What is the suggested method when one is trying to demonstrate for QC purposes that scores are not meaningfully different between groups? Is there validity in approaches that use downsampling? Or for transparency, should the results of all tests be reported as-is, with interpretation in the text about why significant differences with low effect sizes are tolerable?
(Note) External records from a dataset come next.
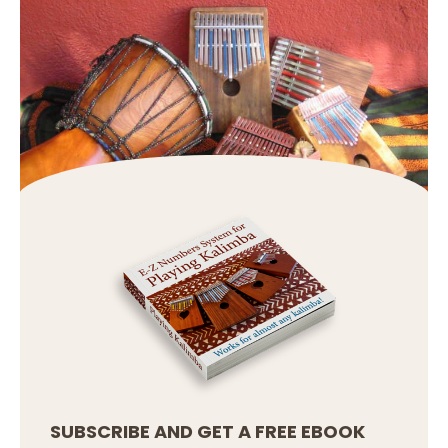
SUBSCRIBE AND GET A FREE EBOOK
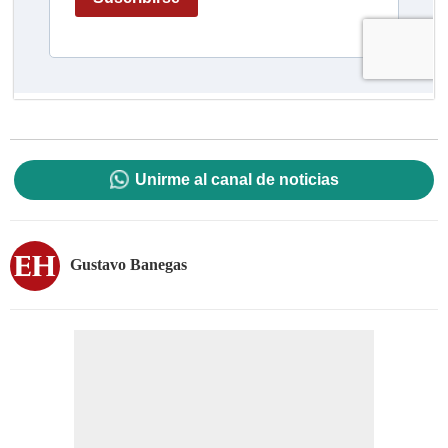
Unirme al canal de noticias
Gustavo Banegas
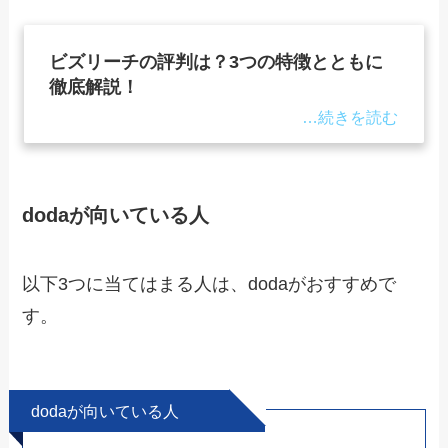
ビズリーチの評判は？3つの特徴とともに
徹底解説！
dodaが向いている人
以下3つに当てはまる人は、dodaがおすすめで
す。
dodaが向いている人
For the time being, I have been simply reporting the estimated intervals for mu1-mu2 (for t test) and location parameter (for wilcox), with the conclusion being that these intervals are tiny compared to the range of the sample distributions.

[j-andrews7]

That said, with single cell data one often has a large N of data points, so even small differences can result in highly significant p-values.

I am encountering this issue currently. Comparing a certain cell cycle signature between groups, I can see visually that the IQRs of my experimental conditions largely overlap, but because n for each group is several tens of thousands, any sort of comparison I perform will end up showing extremely small p values. This holds true with T test, Wilcox, K-S, and ANOVA. When you examine the Cohen D, it generally gives values in the 0.2-0.4 range despite the considerable visual overlap of both IQR and mean+/-sd intervals.

What is the suggested method when one is trying to demonstrate for QC purposes that scores are not meaningfully different between groups? Is there validity in approaches that use downsampling? Or for transparency, should the results of all tests be reported as-is, with interpretation in the text about why significant differences with low effect sizes are tolerable? For the time being, I have been simply reporting the estimated intervals for mu1-mu2 (for t test) and location parameter (for wilcox), with the conclusion being that these intervals are tiny compared to the range of the sample distributions.

I tend to think of this similarly as I would for typical DE, which is also subject to p-value deflation due to large N. Pseudobulking the scores by cluster or cell type per group, then performing the testing on those values takes care of that. Of course, this requires some number of replicate samples, but tends to return significant p-values only for comparisons with reasonable effect sizes.